Pulling her gray wool shawl tight and hugging herself with her arms, the grandmother rocks nervously on her heels as she sits and talks. She’s still too scared to give her name, so I’m calling her Zamira.
She and her family had lived through weeks of fear. In May 2010, they were woken from sleep at 2 a.m. by crowds running to escape a rushing torrent. The townspeople live at the base of mountains in Kyrgyzstan, a central Asian country that experiences hard rains in spring. Floods have always been a concern in her town, but they hadn’t wreaked such havoc in over a decade. As Zamira fled to higher ground, the water swiftly ate away the mud walls of her house, toppling the ceiling.
Zamira was still living with relatives when a new alarm hit. In early June, bands of young men started raiding towns, firing weapons and attacking houses with flaming bottles of gasoline. While mothers and children escaped, Zamira’s grown son and other men set up roadblocks with trucks and stones, hoping to keep out the invaders. For four days the men kept vigil as towns around them burned. “I wasn’t eating. I wasn’t sleeping,” says her son.
The angry mobs passed them by, but the ethnically-motivated violence crushed what was left of Zamira’s spirit. The numb zombie feeling didn’t dissipate for 50 days.
“We couldn’t understand what had happened,” she said. “We had no desire to live—and no place to live, no plans for the future.”
Staying with extended relatives, she and thousands like her spent long days inside–afraid to go out for groceries, afraid to go to public places like cafes, afraid to go on picnics the way they used to. They spent their nights as prisoners to insomnia.
Then came a surprise, not a shock. “We don’t know how CRS appeared. It was like magic in a fairy tale,” she says.

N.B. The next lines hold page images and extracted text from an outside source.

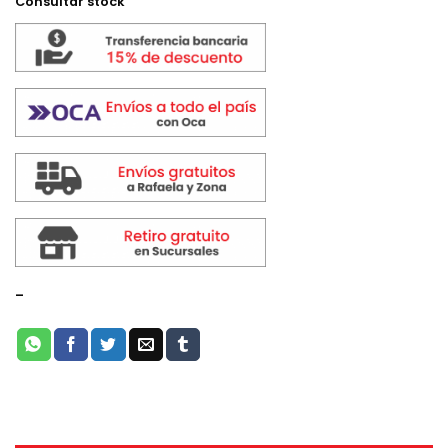
Consultar stock
-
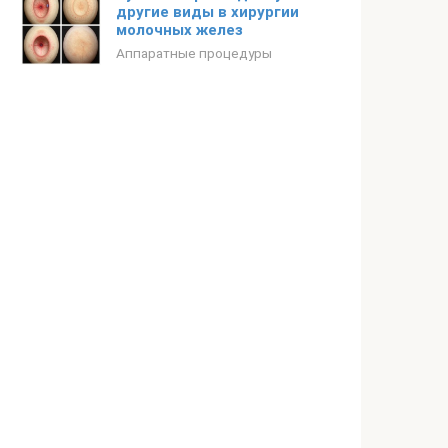
другие виды в хирургии
молочных желез
Аппаратные процедуры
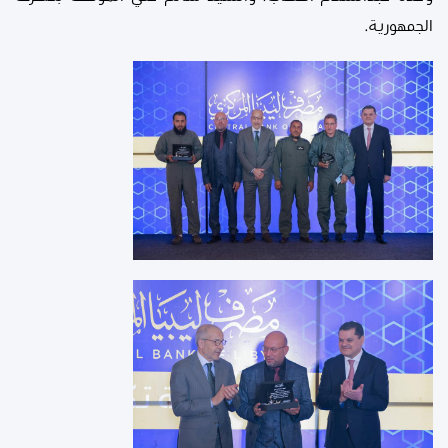
الجمهورية.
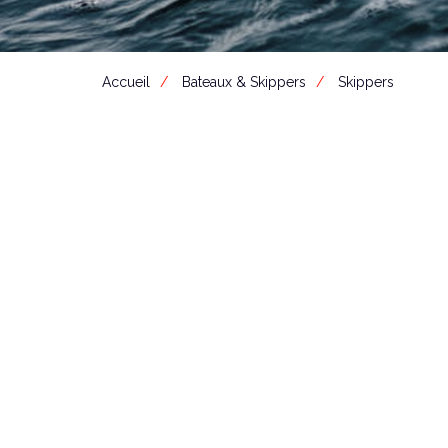
Accueil
Bateaux & Skippers
Skippers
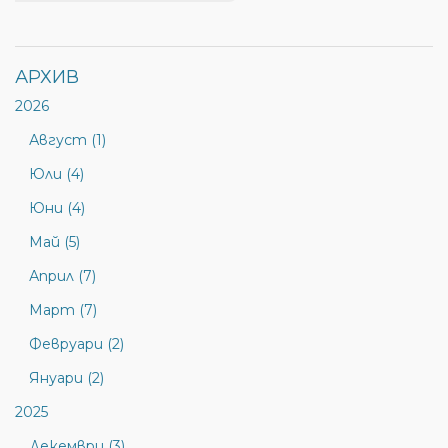
АРХИВ
2026
Август (1)
Юли (4)
Юни (4)
Май (5)
Април (7)
Март (7)
Февруари (2)
Януари (2)
2025
Декември (3)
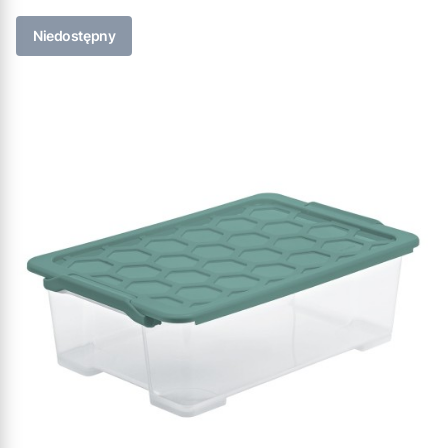
Niedostępny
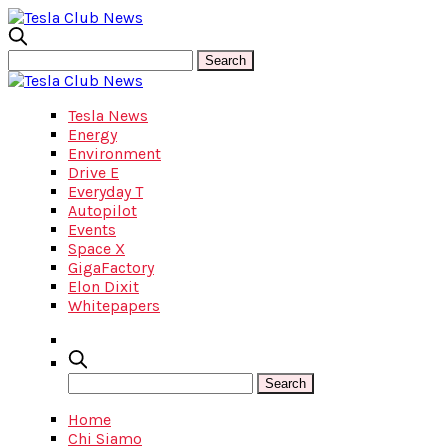
Tesla News
Energy
Environment
Drive E
Everyday T
Autopilot
Events
Space X
GigaFactory
Elon Dixit
Whitepapers
Home
Chi Siamo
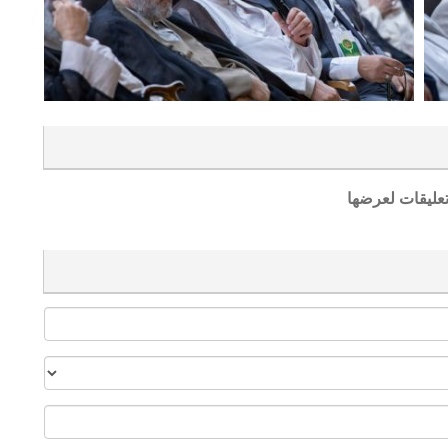
تعليقات لعرضها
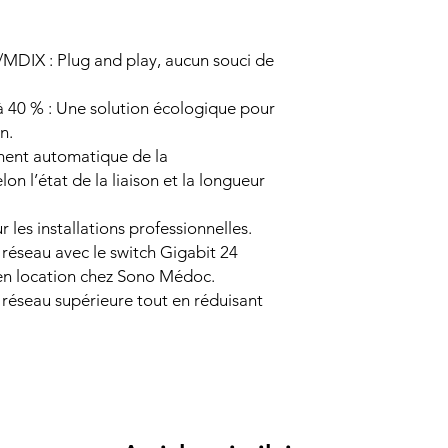
MDIX : Plug and play, aucun souci de
 40 % : Une solution écologique pour
n.
ment automatique de la
n l’état de la liaison et la longueur
 les installations professionnelles.
 réseau avec le switch Gigabit 24
en location chez Sono Médoc.
réseau supérieure tout en réduisant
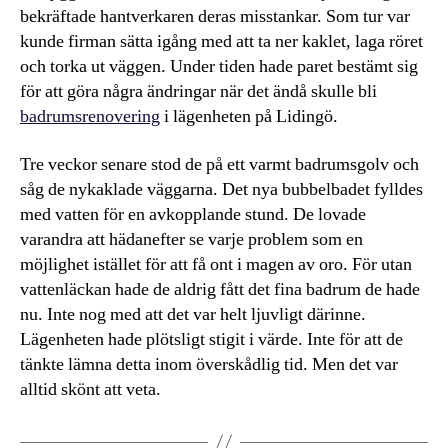
bekräftade hantverkaren deras misstankar. Som tur var
kunde firman sätta igång med att ta ner kaklet, laga röret
och torka ut väggen. Under tiden hade paret bestämt sig
för att göra några ändringar när det ändå skulle bli
badrumsrenovering
i lägenheten på Lidingö.
Tre veckor senare stod de på ett varmt badrumsgolv och
såg de nykaklade väggarna. Det nya bubbelbadet fylldes
med vatten för en avkopplande stund. De lovade
varandra att hädanefter se varje problem som en
möjlighet istället för att få ont i magen av oro. För utan
vattenläckan hade de aldrig fått det fina badrum de hade
nu. Inte nog med att det var helt ljuvligt därinne.
Lägenheten hade plötsligt stigit i värde. Inte för att de
tänkte lämna detta inom överskådlig tid. Men det var
alltid skönt att veta.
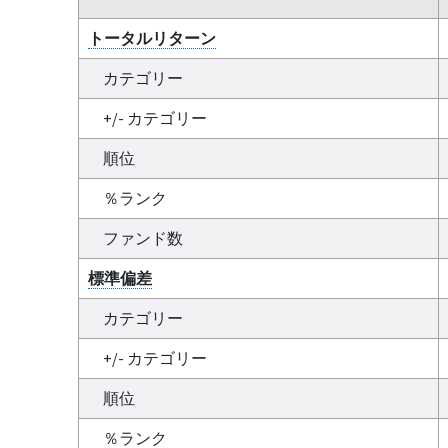
トータルリターン
カテゴリー
+/- カテゴリー
順位
％ランク
ファンド数
標準偏差
カテゴリー
+/- カテゴリー
順位
％ランク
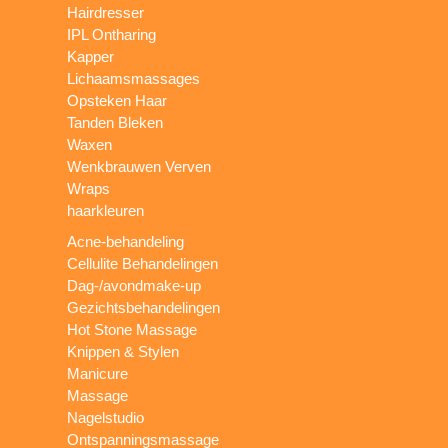
Hairdresser
IPL Ontharing
Kapper
Lichaamsmassages
Opsteken Haar
Tanden Bleken
Waxen
Wenkbrauwen Verven
Wraps
haarkleuren
Acne-behandeling
Cellulite Behandelingen
Dag-/avondmake-up
Gezichtsbehandelingen
Hot Stone Massage
Knippen & Stylen
Manicure
Massage
Nagelstudio
Ontspanningsmassage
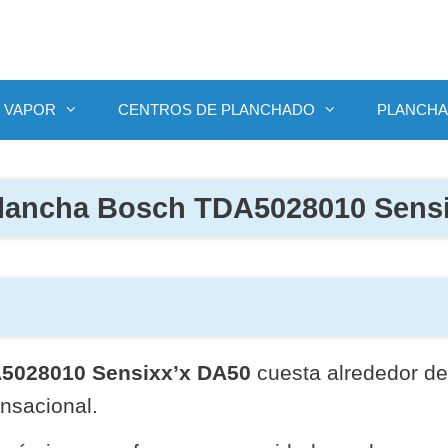
 VAPOR
CENTROS DE PLANCHADO
PLANCHA
lancha Bosch TDA5028010 Sens
5028010 Sensixx’x DA50
cuesta alrededor de
ensacional.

As part of its transitional shelter program, and using contributions from Caritas, Catholic Relief Services said it would help build a two-room house on the site of her destroyed one. “But we were afraid: could we believe in CRS?”
They could. Plans were drawn up and builders arrived. With its local partner–the Civil Society Support Center of Jalal Abad–CRS found workers, managed the site, and provided constant support and supervision as the woman’s new home was erected. CRS bought the materials for her and others, giving families money to pay for labor. In a terrible year, an onslaught of bad news was finally being followed by good.

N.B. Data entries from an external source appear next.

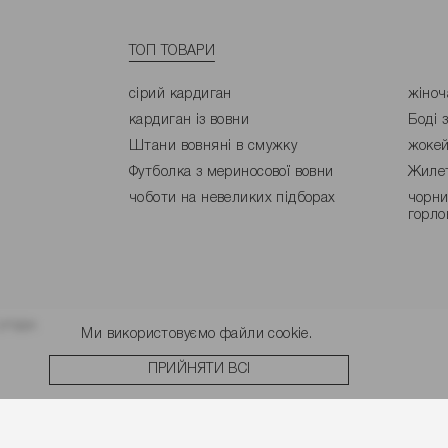
ТОП ТОВАРИ
сірий кардиган
жіноч
кардиган із вовни
Боді 
Штани вовняні в смужку
жокей
Футболка з мериносової вовни
Жилет
чоботи на невеликих підборах
чорни
горло
угоди.
Ми використовуємо файли cookie.
ПРИЙНЯТИ ВСІ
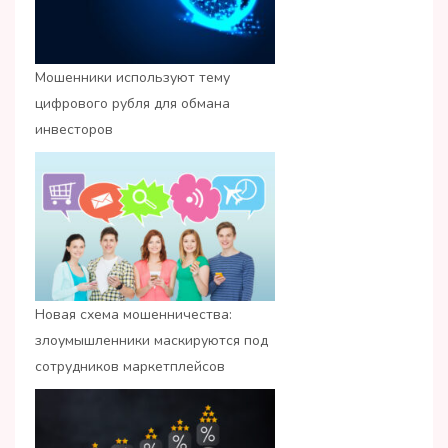
Мошенники используют тему
цифрового рубля для обмана
инвесторов
Новая схема мошенничества:
злоумышленники маскируются под
сотрудников маркетплейсов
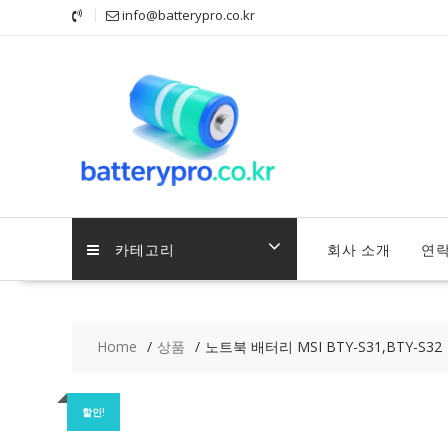
Skip
info@batterypro.co.kr
to
content
카테고리
회사 소개
연
Home
상품
노트북 배터리 MSI BTY-S31,BTY-S32
할인!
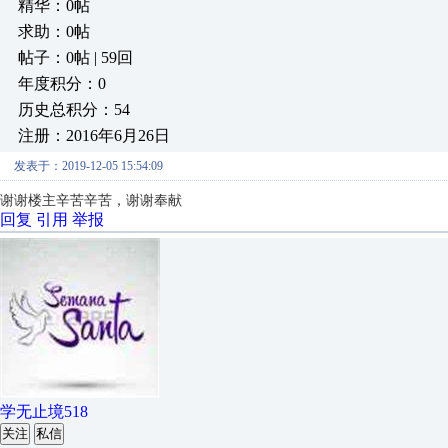
精华：0帖
求助：0帖
帖子：0帖 | 59回
年度积分：0
历史总积分：54
注册：2016年6月26日
发表于：2019-12-05 15:54:09
谢谢楼主辛苦辛苦，谢谢奉献
回复
引用
举报
学无止境518
关注
私信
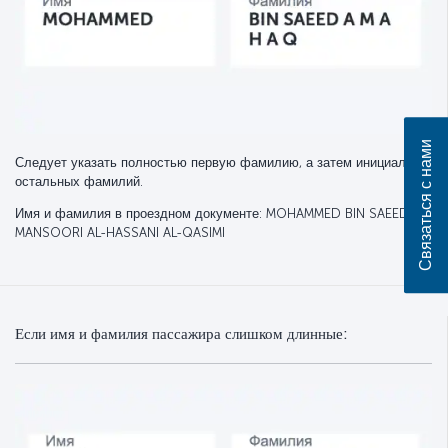
Связаться с нами
Следует указать полностью первую фамилию, а затем инициалы
остальных фамилий.
Имя и фамилия в проездном документе: MOHAMMED BIN SAEED AL-
MANSOORI AL-HASSANI AL-QASIMI
Если имя и фамилия пассажира слишком длинные:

Other surprises came. In a region so torn by ethnic divisions, Zamira was astonished to see that CRS “treated us all equally. They are balanced.”
Zamira and her family now have a home that can withstand both the winter’s cold and future spring floods. Their house’s old foundation was about 6 inches high; in the new house, the foundation is over three feet.

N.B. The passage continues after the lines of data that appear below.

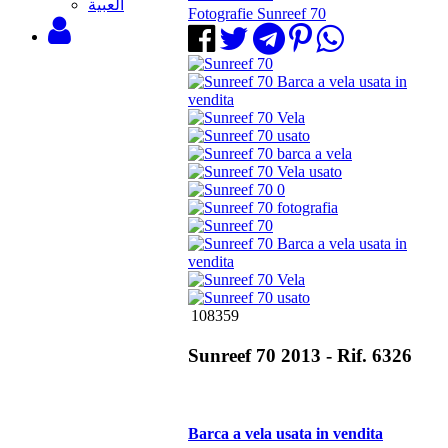
‫العبية
Fotografie Sunreef 70
108359
Sunreef 70 2013 - Rif. 6326
Barca a vela usata in vendita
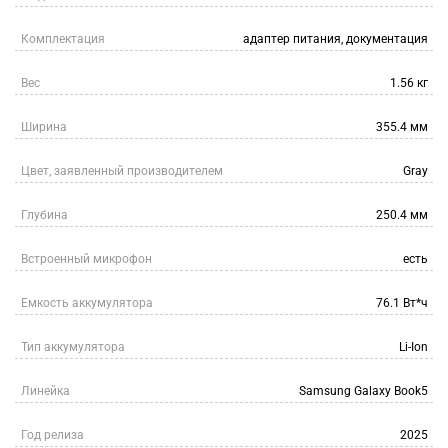
Комплектация
адаптер питания, документация
Вес
1.56 кг
Ширина
355.4 мм
Цвет, заявленный производителем
Gray
Глубина
250.4 мм
Встроенный микрофон
есть
Емкость аккумулятора
76.1 Вт*ч
Тип аккумулятора
Li-Ion
Линейка
Samsung Galaxy Book5
Год релиза
2025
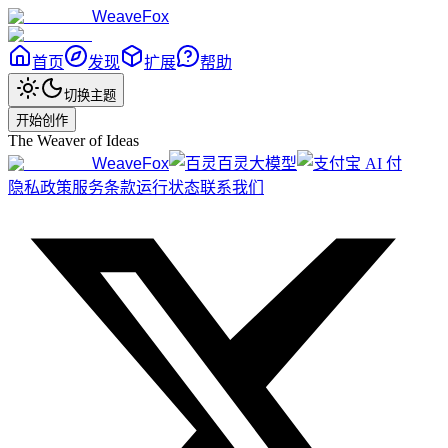
WeaveFox
首页
发现
扩展
帮助
切换主题
开始创作
The Weaver of Ideas
WeaveFox
百灵大模型
隐私政策
服务条款
运行状态
联系我们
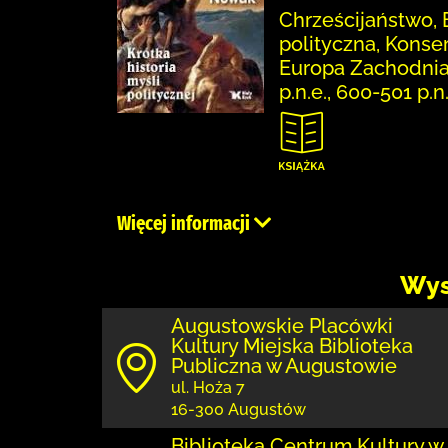
Chrześcijaństwo, E
polityczna, Konse
Europa Zachodnia,
p.n.e., 600-501 p.n
Więcej informacji
Wys
Augustowskie Placówki
Kultury Miejska Biblioteka
Publiczna w Augustowie
ul. Hoża 7
16-300 Augustów
Biblioteka Centrum Kultury w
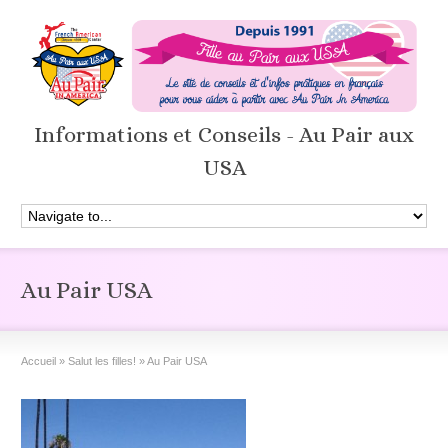
Informations et Conseils - Au Pair aux
USA
Au Pair USA
Accueil
»
Salut les filles!
»
Au Pair USA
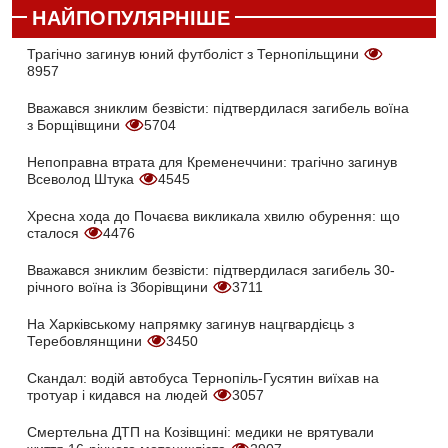
НАЙПОПУЛЯРНІШЕ
Трагічно загинув юний футболіст з Тернопільщини
8957
Вважався зниклим безвісти: підтвердилася загибель воїна
з Борщівщини
5704
Непоправна втрата для Кременеччини: трагічно загинув
Всеволод Штука
4545
Хресна хода до Почаєва викликала хвилю обурення: що
сталося
4476
Вважався зниклим безвісти: підтвердилася загибель 30-
річного воїна із Зборівщини
3711
На Харківському напрямку загинув нацгвардієць з
Теребовлянщини
3450
Скандал: водій автобуса Тернопіль-Гусятин виїхав на
тротуар і кидався на людей
3057
Смертельна ДТП на Козівщині: медики не врятували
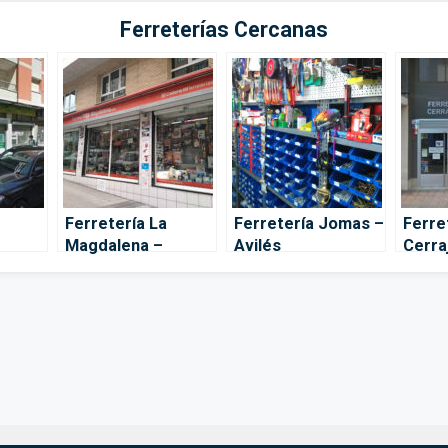
Ferreterías Cercanas
–
Ferretería La
Ferretería Jomas –
Ferre
Magdalena –
Avilés
Cerraj
Cadena88 – Avilés
Avilé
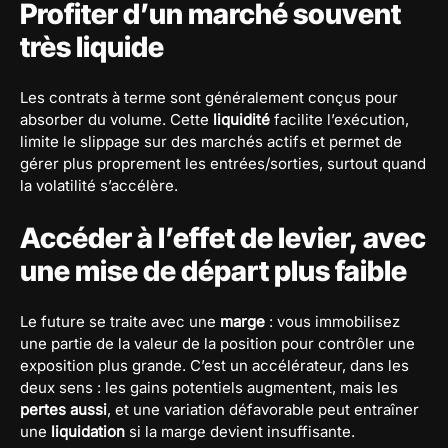
Profiter d’un marché souvent
très liquide
Les contrats à terme sont généralement conçus pour
absorber du volume. Cette
liquidité
facilite l’exécution,
limite le slippage sur des marchés actifs et permet de
gérer plus proprement les entrées/sorties, surtout quand
la volatilité s’accélère.
Accéder à l’effet de levier, avec
une mise de départ plus faible
Le future se traite avec une
marge
: vous immobilisez
une partie de la valeur de la position pour contrôler une
exposition plus grande. C’est un accélérateur, dans les
deux sens : les gains potentiels augmentent, mais les
pertes aussi
, et une variation défavorable peut entraîner
une
liquidation
si la marge devient insuffisante.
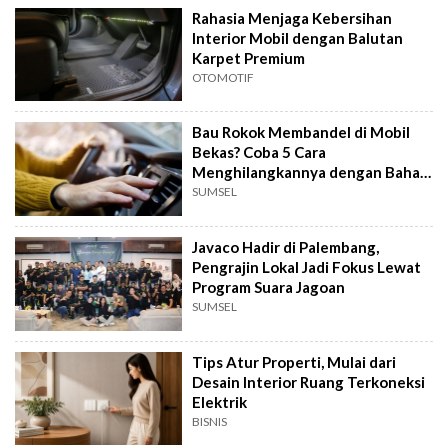
Rahasia Menjaga Kebersihan
Interior Mobil dengan Balutan
Karpet Premium
OTOMOTIF
Bau Rokok Membandel di Mobil
Bekas? Coba 5 Cara
Menghilangkannya dengan Bahan
Alami
SUMSEL
Javaco Hadir di Palembang,
Pengrajin Lokal Jadi Fokus Lewat
Program Suara Jagoan
SUMSEL
Tips Atur Properti, Mulai dari
Desain Interior Ruang Terkoneksi
Elektrik
BISNIS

Zamira is deeply grateful to those whose money made her family’s new house possible. “They proved that they see us as humans, not animals. Even though they are far away, they cared about us.”
The summer’s terrors linger–“I hear knocking now and I jump,” she says—but the numbness is gone. “CRS pushed us awake, not to be zombies. They gave us hope.”
“I hope CRS lives long and helps other hopeless people. They were the first organization to help us in a time of despair,” she says. “We will always remember CRS.”